In Example 7, a nitrocellulose solution N was used instead of the prepared vinyl chloride vinyl acetate copolymer resin solution V.
The viscosity of the obtained printing ink was adjusted to 16 seconds (25 ° C.) with Zahn Cup # 3 (manufactured by Rigo Co., Ltd.) with ethyl acetate, and a gravure calibrator equipped with a plate depth of 35 μm gravure plate was used to show Tables 1 and 2. Print on various barrier films (W, X, Y, Z) and corona-treated polyester film (hereinafter PET film: manufactured by Toyobo Co., Ltd., trade name Ester E5102, thickness 12 μm) and dry at 40 to 50 ° C. to print the printed matter. Obtained.
The obtained printed matter has adhesiveness to various barrier films, blocking resistance, and lamination strength in a PET film / aluminum / unstretched polypropylene film (hereinafter, R-CPP: ZK-75 50 μm manufactured by Toray Synthetic Film Co., Ltd.). The appearance after the retort treatment was evaluated and evaluated. The results are shown in Tables 1 and 2. The evaluation was performed by the following test method.

1) Adhesiveness (various barrier films)
After leaving the printed matter for one day, a cellophane tape (Nichiban 12 mm width) was attached to the printed surface, and the appearance state of the printed film when the printed matter was rapidly peeled off was visually judged. The criteria were as follows.
◯: The printing film did not peel off at all.
Δ: 50% or more and less than 80% of the area ratio of the printed film remained on the film.
X: Less than 50% of the area ratio of the printed film remained on the film.

2) Blocking resistance (various barrier films)
The films are overlapped so that the printed surface and the non-printed surface of the printed matter are in contact with each other, a load of 10 kgf / cm ² is applied, the ink is allowed to pass in an environment of 40 ° C. for 12 hours, and after taking out, the ink is transferred to the non-printed surface. The state of was visually evaluated in three stages.
◯: No transfer is observed when the amount of ink transferred to the non-printed surface is 0% Δ: Transfer is observed at a ratio of less than 20% area ratio ×: Transfer is observed at a ratio of 20% or more.

3) Measurement of Laminate Strength Apply the urethane-based dry laminate adhesive Dick Dry LX-500 / KW-75 (manufactured by DIC) to the PET film printed matter so that the coating amount is 3.5 g / m ² , and after drying. , Aluminum foil (hereinafter referred to as AL: aluminum foil C manufactured by Toyo Aluminum Industry Co., Ltd., 15 μm) was laminated by a dry laminating machine (manufactured by DIC Engineering) to obtain a two-layer laminate 1. Next, an adhesive was similarly applied onto the AL of the laminate 1, a non-stretched polypropylene film (hereinafter, R-CPP: ZK-75 50 μm manufactured by Toray Synthetic Film Co., Ltd.) was laminated, and aged at 40 ° C. for 5 days. A three-layer composite laminate 2 was obtained. After that, the laminate strength was measured. The larger the value, the stronger the laminating strength.

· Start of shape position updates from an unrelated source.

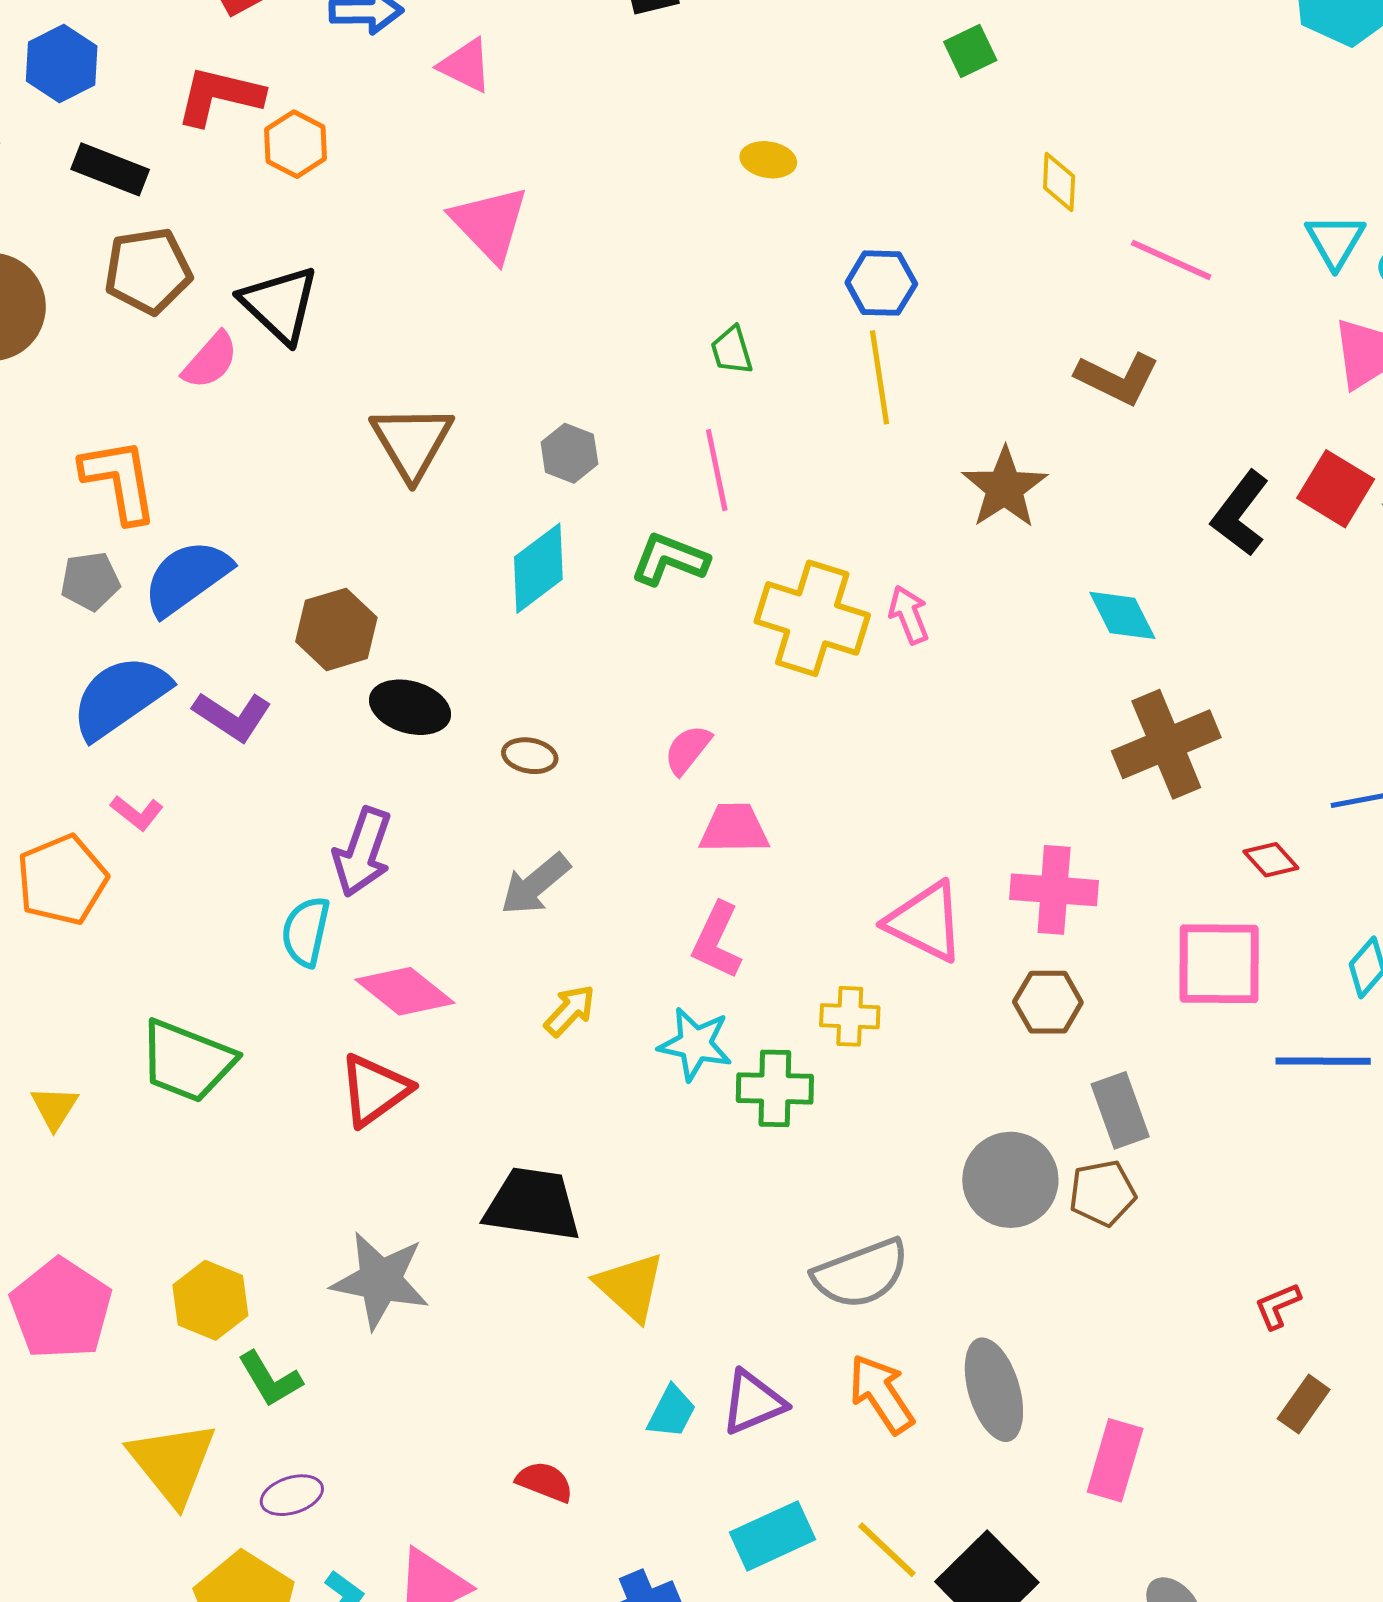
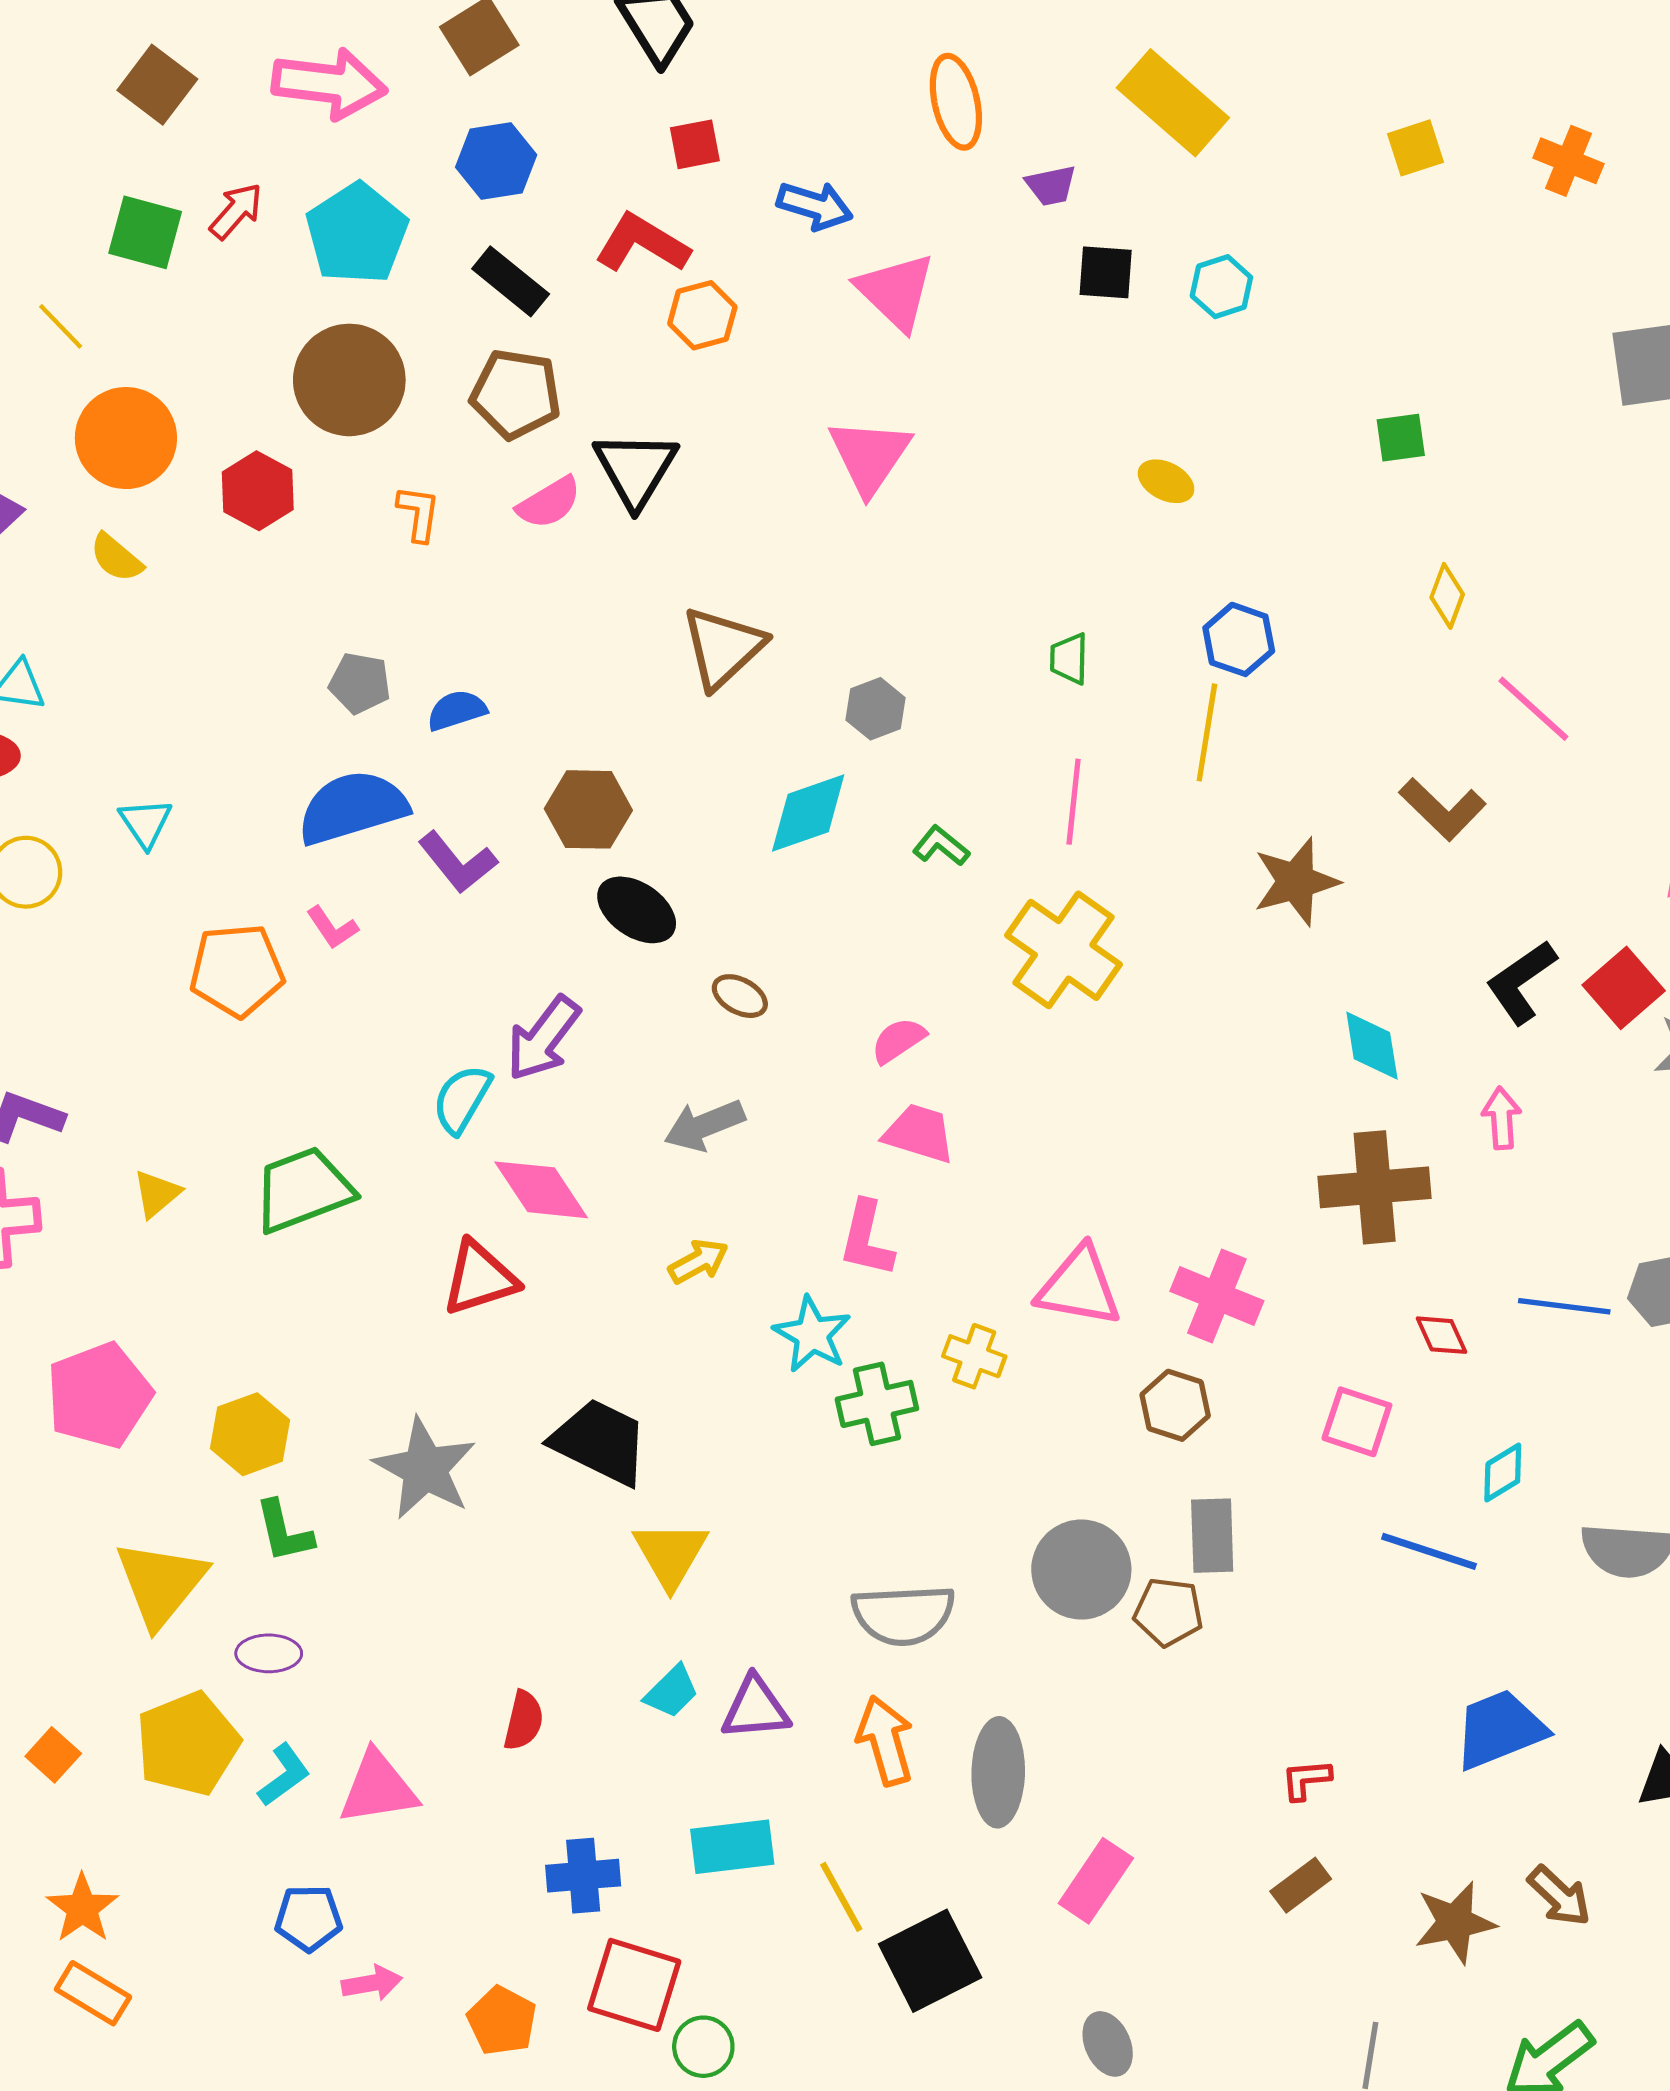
pink triangle: (466, 65) -> (896, 291), size x1.4
pink line: (717, 470) -> (1074, 802), moved
orange L-shape: (119, 481) -> (419, 513), moved, size x0.6
green L-shape: (670, 559) -> (941, 846), size x0.7
blue semicircle: (187, 577) -> (457, 710), size x0.6
pink arrow: (909, 615) -> (1502, 1118), moved
pink triangle: (925, 922) -> (1079, 1287), turned -34
pink L-shape: (717, 940) -> (866, 1239), turned -30
pink square: (1219, 964) -> (1357, 1422), size x0.7
green trapezoid: (187, 1061) -> (303, 1190), turned 120
green cross: (775, 1088) -> (877, 1404), turned -32
red semicircle: (545, 1482) -> (524, 1721), turned 64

4) Retort resistance (appearance evaluation of laminated material after retort treatment)
The obtained laminate 2 was made into a pouch having a size of 120 mm × 120 mm, and 70 g of a simulated food containing vinegar, salad oil, and minced meat sauce in a weight ratio of 1: 1: 1 was filled and sealed as the contents. The prepared pouch was subjected to steam retort sterilization treatment at 135 ° C. for 30 minutes, and then the degree of peeling was evaluated in three stages.
◯: There is no peeling.
Δ: There is a small blister-like peeling.
X: There is peeling on the entire surface regardless of the size.

Tables 1 and 2 show the formulation of each liquid white ink and the evaluation results.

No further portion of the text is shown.